Chancellor twists in autumn statement pontoon
December 5, 2012
So here we are, two and a half years into a coalition government and the chancellor’s third opportunity to present an autumn statement. In previous autumn statements the chancellor and the ministerial team at the treasury have looked like rabbits caught in the headlights. The route to economic recovery has been a somewhat jumpy and flighty one-dimensional approach focused upon cutting expenditure, welfare reform, restructuring the economic architecture, and stimulating growth.
Our question in the run up to the 2012 autumn statement was whether the chancellor would stick with this deficit reduction approach or would he twist and introduce new measures to enable economic development? The answer is that he has probably twisted a little, but nowhere near enough in terms of providing the correct levers through which local economies can flourish.

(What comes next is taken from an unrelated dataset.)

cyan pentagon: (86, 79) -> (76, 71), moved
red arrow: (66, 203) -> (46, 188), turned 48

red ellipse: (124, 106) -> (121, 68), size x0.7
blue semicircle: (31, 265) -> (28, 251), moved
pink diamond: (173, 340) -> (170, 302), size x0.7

In the run up to today’s statement, the chancellor has come under increasing pressure: growth and GDP output remains sluggish; unemployment stagnant; and demand for services has increased. Add into the mix Lord Heseltine’s friendly damning indictment of government’s approach to economic growth to date and it was clear there was a need for a change in tack.
So what economic levers has the chancellor introduced or continued? There is £5.5bn investment in infrastructure in the form of £1bn of investment in roads, further plans for London underground extension and High Speed 2, and investment in free schools and academies. There is a continuation of the business rates relief scheme for small business for a further year and the creation of a business bank to help smaller businesses access finance and support. And there is the pooling of some departmental regional funding around skills, housing and transport into a single pot; with the potential for this to be devolved to local enterprise partnerships (Leps) and local areas.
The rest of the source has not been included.